「学校に行けなくなったうちの子は、これからどこで過ごせばいいんだろう」
「家にいる時間が長くなって、このままで大丈夫なのかな」
「学校以外にも、安心して過ごせる居場所はあるのかな」
小学生が学校に行きづらい時期の居場所は、学校だけではありません。
家庭、学校内の別室、教育支援センター、フリースクール、オンライン、地域の活動など、いくつかの選択肢があります。

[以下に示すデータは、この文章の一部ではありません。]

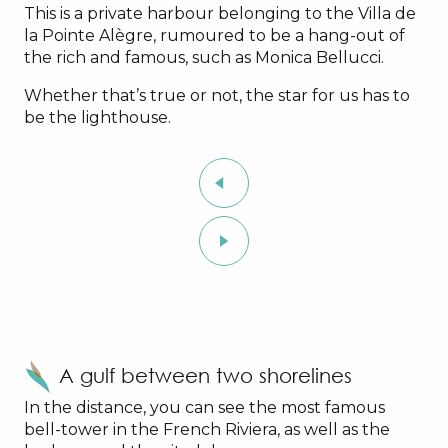
This is a private harbour belonging to the Villa de
la Pointe Alègre, rumoured to be a hang-out of
the rich and famous, such as Monica Bellucci.
Whether that’s true or not, the star for us has to
be the lighthouse.
A gulf between two shorelines
In the distance, you can see the most famous
bell-tower in the French Riviera, as well as the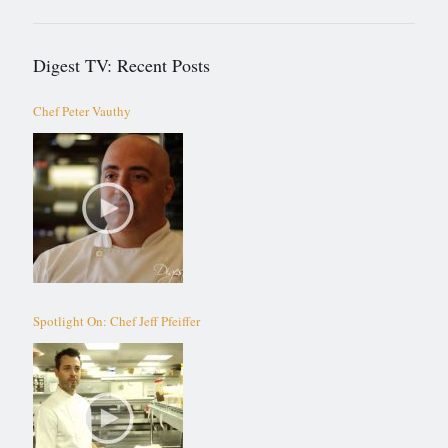
Digest TV: Recent Posts
Chef Peter Vauthy
Spotlight On: Chef Jeff Pfeiffer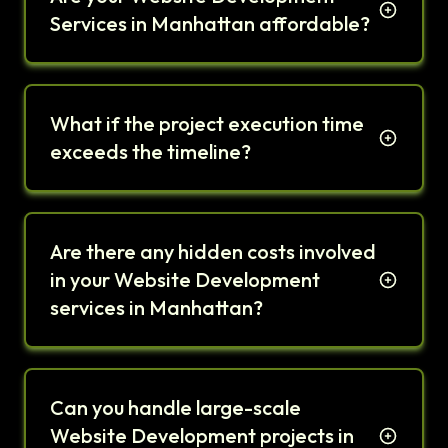
Services in Manhattan affordable?
What if the project execution time
exceeds the timeline?
Are there any hidden costs involved
in your Website Development
services in Manhattan?
Can you handle large-scale
Website Development projects in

費用や通い方、出席扱いのことも気になり、気持ちばかり焦ってしまうこともあると思います。
保護者の声小学生の子が学校に行きづらくなりました。
まだ何も決められていませんが、家以外にも安心できる居場所があるのか知りたいです。
ひかりすまいるアドバイザー居場所は、いきなり一つに決めなくても大丈夫です。
この記事では、家・学校・地域・オンラインなどの選択肢を、親御さんが整理しやすいように紹介していきます。
この記事では、全国の不登校支援やフリースクール情報を整理しているひかりすまいる編集部が、
- 小学生に居場所が必要な理由
- 家・学校・地域・オンラインの選択肢
- 教育支援センターとフリースクールの違い
- 居場所を選ぶときの確認ポイント
- 行きたがらないときの考え方
について、分かりやすくご紹介します。
無理に急がなくても大丈夫です。まずは「今のお子さんが安心して過ごせる場所はどこか」を、一緒に整理していきましょう。

「学校に行けない日」も、家からつながれる学び場があります。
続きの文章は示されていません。